Film Review: Big Bad Wolves

June 25, 2014 9:00 am

When Quentin Tarantino proclaims a movie to be the best film of 2013 then you know it will probably feature a lot of gore, perfectly developed characters and a superb plot. Winner of awards such as ‘Best Ensemble Cast’ at the Toronto After Dark Film Festival as well as ‘Best Film’ and ‘Best Screenplay’ at the Fantasia Film Festival, among several others, ‘Big Bad Wolves’ is a must watch.wolves-copy

‘Big Bad Wolves’ is an Israeli movie with English subtitles for non-speakers of Hebrew. This film is action packed from the get go. Opening up with a shot of young children playing hide and seek in a deserted forest and abandoned run-down buildings. One young girl wears a bright red coat symbolising her role as Little Red and reinforcing the film’s title. The audience is then shown a flash of a dark coat belonging to a man and as quickly as it comes it’s gone. As the other children are found we begin to wonder what happened to the young girl in red as all that is left in the wardrobe are her red shoes. Next we are introduced to rogue cop Micki, who heads to the scene of the crime, as well as the young girl’s father (Gidi) who is visibly distressed. The young girl has been found brutally murdered tied to a chair and this sets the pair up to target and capture religious school teacher Dror who has been accused of other similar murders. With no evidence and Dror screaming his innocence this leaves you second guessing Micki and Gidi’s version of events.

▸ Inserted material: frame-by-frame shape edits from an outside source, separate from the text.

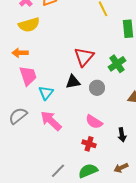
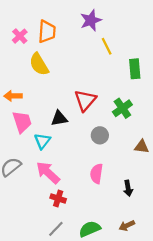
yellow semicircle: (29, 25) -> (39, 64), moved, turned 75
black triangle: (73, 82) -> (59, 118), moved
pink semicircle: (94, 122) -> (96, 174), turned 66
red cross: (89, 144) -> (58, 198), moved

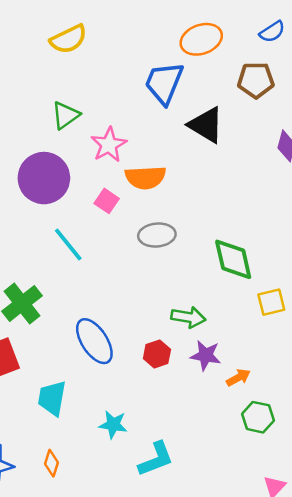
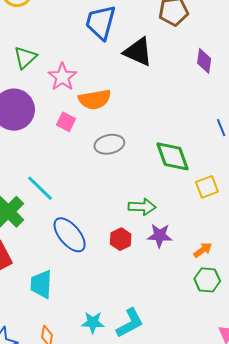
cyan line: (68, 244) -> (40, 188), moved
orange arrow: (238, 378) -> (203, 250), moved
cyan star: (113, 425) -> (93, 322), moved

This movie leaves you with an uncomfortable question of what you would do in the same situation. Are the actions of father Gidi acceptable? What point does he go too far? ‘Big Bad Wolves’ is a masterpiece of tension and full of edge-of-your-seat moments.

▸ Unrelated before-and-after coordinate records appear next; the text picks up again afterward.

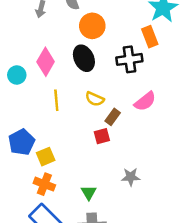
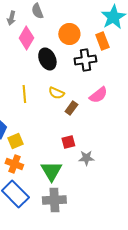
orange circle: (92, 26) -> (69, 34), moved
pink diamond: (46, 62) -> (26, 38), moved
red square: (102, 136) -> (68, 142), moved
green triangle: (89, 192) -> (51, 171), size x1.6

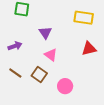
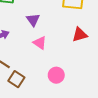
brown square: (39, 75) -> (16, 79), moved

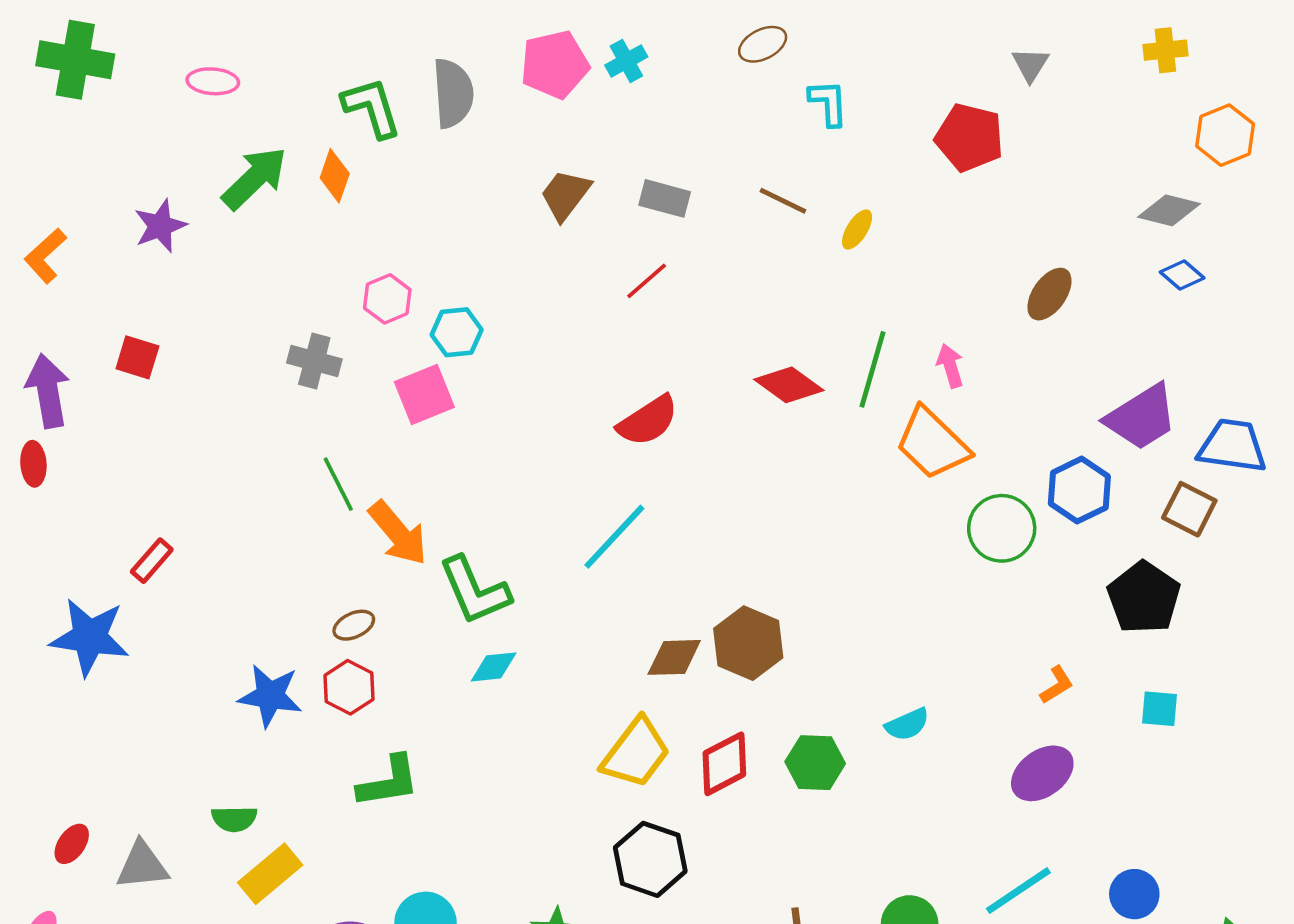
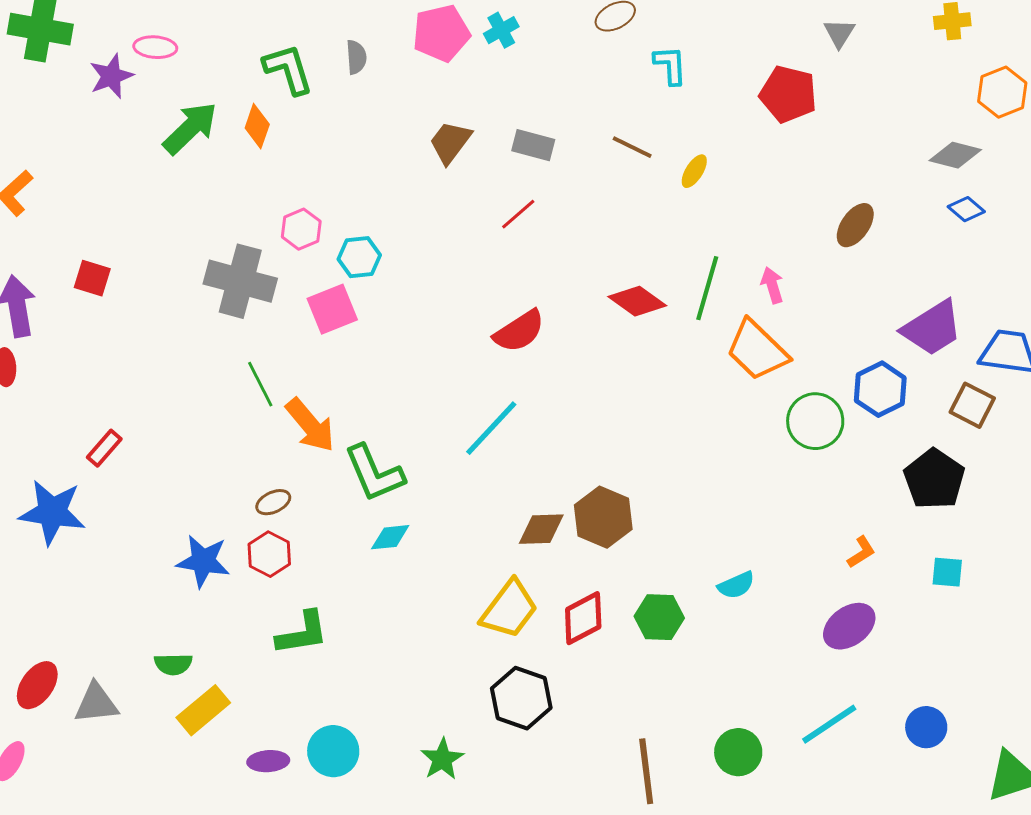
gray semicircle: (453, 93) -> (356, 57), size x0.6
purple star: (160, 226) -> (111, 76), moved
gray cross: (314, 361) -> (240, 281), size x1.6
red ellipse: (72, 844) -> (37, 685), size x1.4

This movie is perfect for fans who like their thrillers with plenty of blood. Its graphic scenes of torture are certainly not for the faint-hearted. As the killer decapitates his victims and hides the heads Gidi decides that the only way he will be able to give his daughter a proper burial is if he tortures Dror into revealing his whereabouts. Gidi hands Micki a pair of pliers and a hammer and it is suddenly clear that he wishes to break Dror’s fingers; ‘Miki: “It might look like I’m enjoying this, and maybe I am in a way… but believe me, I’d be happy to stop breaking your fingers. Now would you please start talking!”

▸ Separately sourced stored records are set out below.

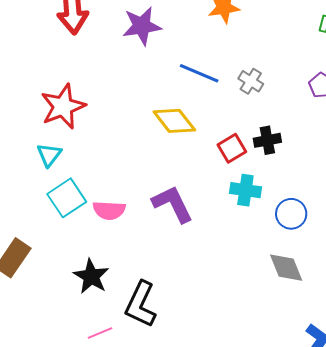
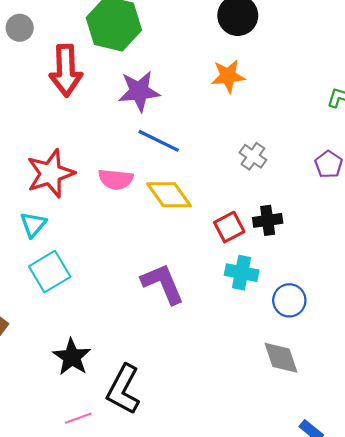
blue line: (199, 73) -> (159, 141), moved
pink semicircle: (109, 210) -> (116, 179), moved

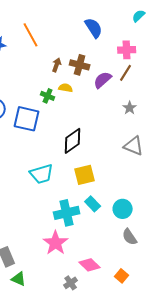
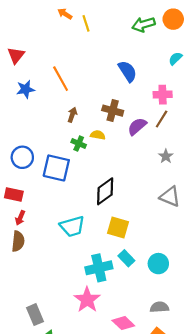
brown arrow: (57, 65) -> (72, 115), moved
yellow square: (85, 175) -> (118, 227), turned 30
gray semicircle: (130, 237) -> (159, 307), moved, turned 120

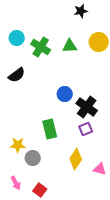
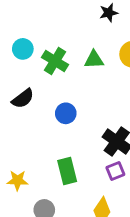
blue circle: (65, 94) -> (66, 113), moved
yellow star: (18, 145) -> (17, 180), moved

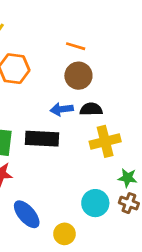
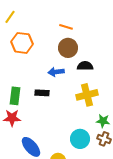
black semicircle: (91, 109) -> (85, 66), moved
black rectangle: (42, 139) -> (42, 93), size x0.6

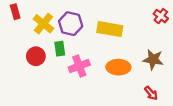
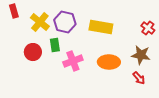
red cross: (161, 16) -> (148, 28), moved
red arrow: (151, 93) -> (139, 78), moved

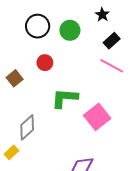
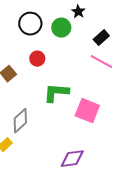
black star: (102, 15) -> (78, 12), moved
pink square: (97, 117) -> (87, 111), turned -30

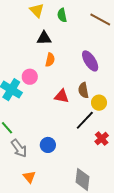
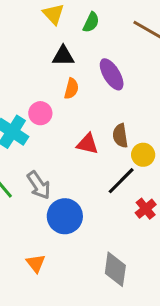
green semicircle: (62, 15) -> (91, 22), turned -144
purple ellipse: (90, 61) -> (112, 74), moved
blue circle: (48, 145) -> (65, 216), size x1.5
gray arrow: (19, 148) -> (39, 185), moved

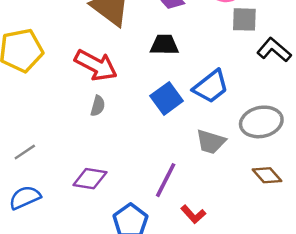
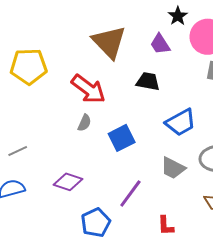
blue square: (167, 98) -> (122, 138), moved
red L-shape: (193, 214) -> (166, 226), moved, turned 30

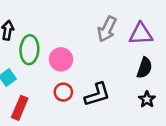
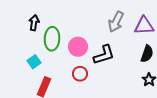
black L-shape: (97, 94) -> (104, 55), moved

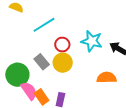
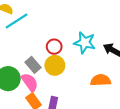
cyan line: (44, 25) -> (17, 21), moved
pink semicircle: (29, 91) -> (30, 82), moved

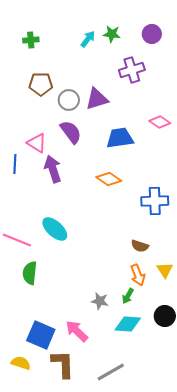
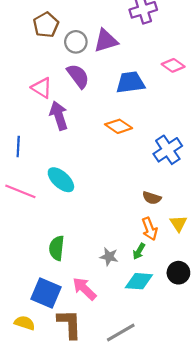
brown pentagon: (41, 84) -> (46, 25), turned -30
blue line: (15, 164) -> (18, 147), moved
blue cross: (155, 201) -> (168, 150), turned -32
green semicircle: (30, 273) -> (57, 248), moved

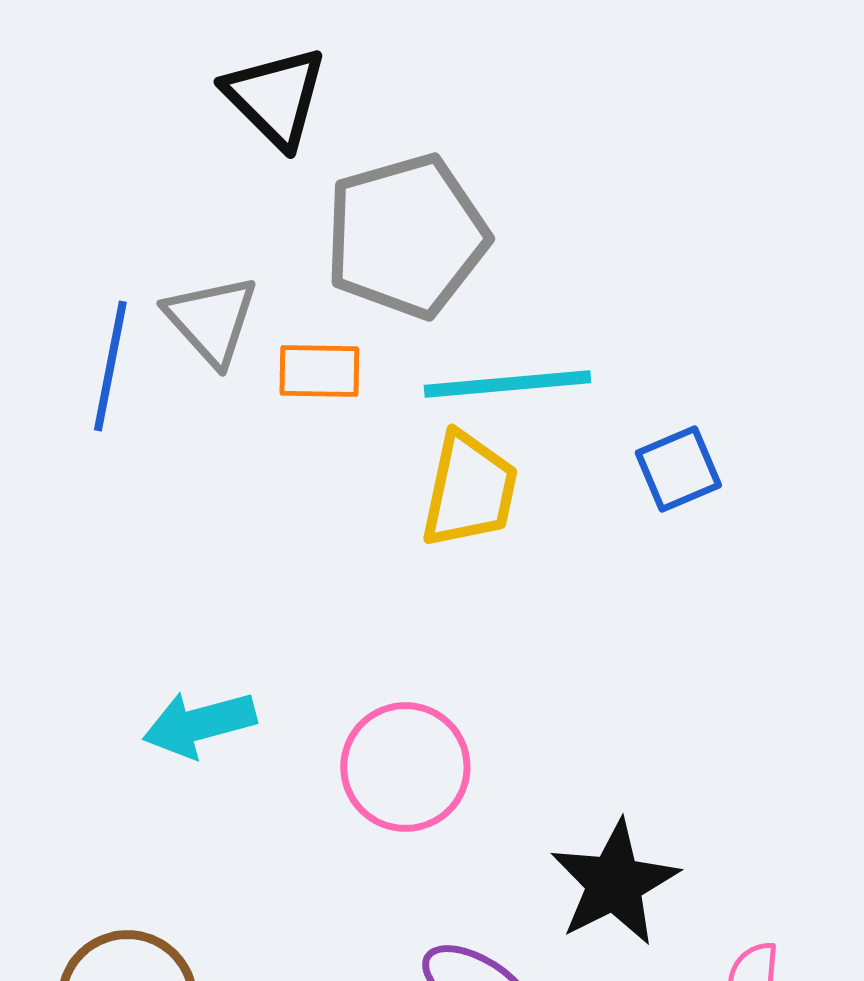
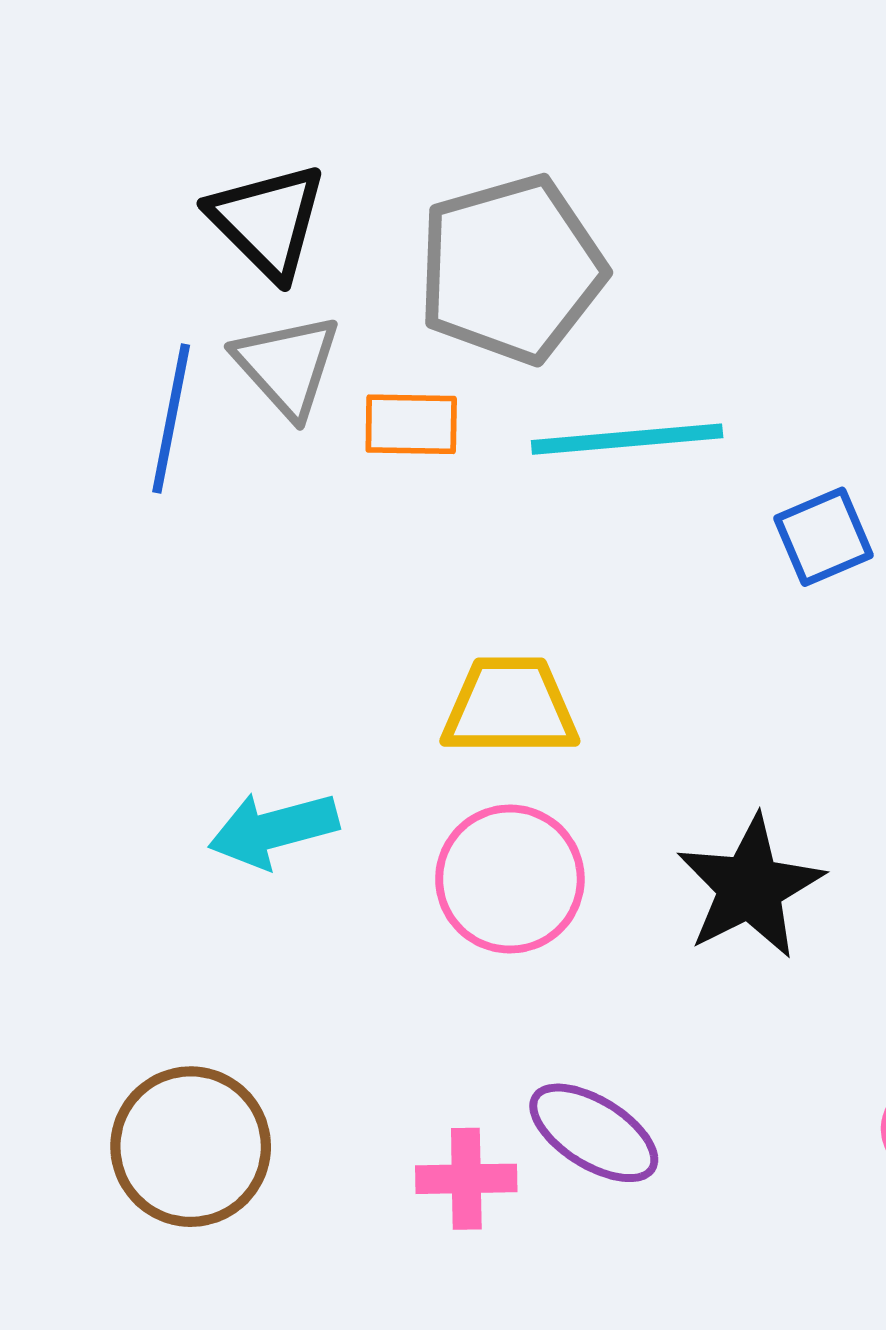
black triangle: (275, 97) -> (268, 221), moved
yellow trapezoid: (469, 490) -> (510, 707), moved, turned -102
black star: (614, 883) -> (750, 887), moved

This is an important scene to note as there is no going back once they begin to break Dror’s fingers and do they have any right to torture him for the information? However, writers Keshales and Papushado know exactly when to throw in splashes of dark humour, such as when Gidi’s mother calls him mid-way through torturing Dror.

With the perfect balance of horror and comedy, ‘Big Bad Wolves’ will leave you thinking about it for days afterwards.